Hi,
memory overcommit in oVirt has a different meaning indeed.
oVirt tracks the amount of memory allocated to all running VMs and
will not let you start an additional VM once the full capacity of the
node is reached. The important thing to realize is that this is in no
way related to the current memory consumption of a VM. This resource
tracking is making sure all VMs will have enough memory on the node
even if they all decide to use their full allocation at the same time.
Memory overcommit in oVirt is exploiting the fact that the situation
described above does not happen all that often. In fact, it almost
does not happen at all, especially in the virtual desktop use case.
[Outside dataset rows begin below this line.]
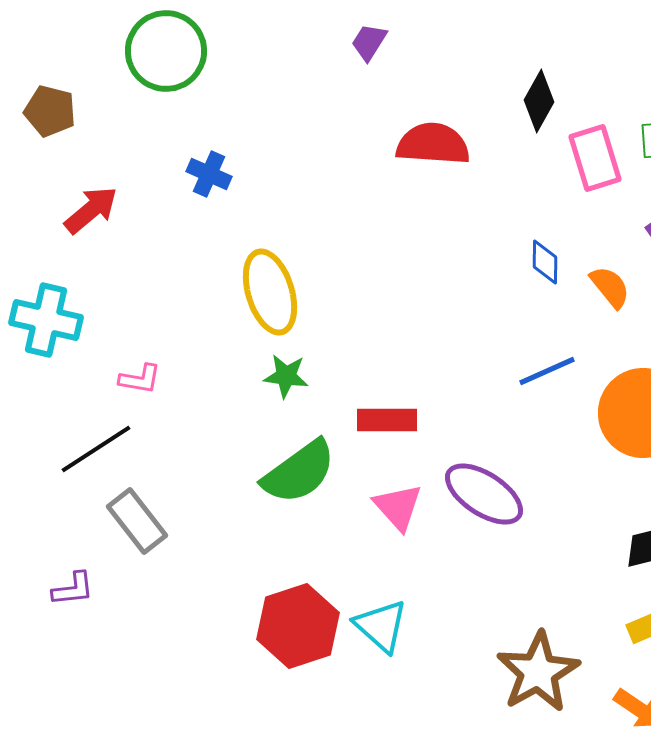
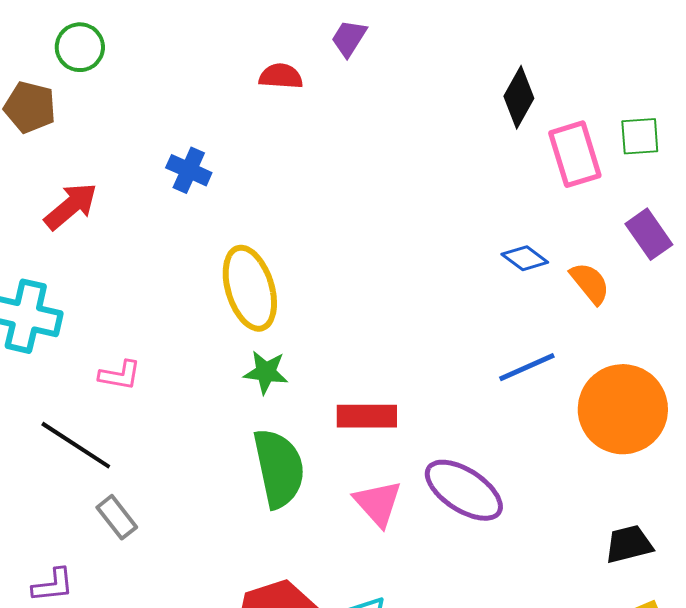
green circle: (166, 51) -> (80, 47), moved, size x0.6
red semicircle: (433, 144) -> (281, 76), moved, size x0.6
blue diamond: (545, 262) -> (525, 258), turned -54
black line: (96, 449) -> (76, 445), turned 66
green semicircle: (299, 472) -> (279, 468), turned -66
gray rectangle: (137, 521) -> (117, 517), size x0.7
So
we let the user specify how much can the VM allocation grow above the
physical memory capacity of a node (- some overhead for system and
such).
Does this make sense to you?
Best regards
--
Martin Sivak
ex-oVirt maintainer :)
On Tue, Feb 4, 2020 at 3:21 AM yam yam <hyunooudy(a)gmail.com> wrote:
Hello,
I thought memory overcommit feature in oVirt utilizes host's overcommit features by
manipulating kernel variables like vm.overcommit_ratio, vm_overcommit_memory.
but, I've just confirmed that those variables didn't change at all.
I wonder if oVirt's overcommit really has nothing to do with that of host
and if so, how does oVirt manage memory overcommit.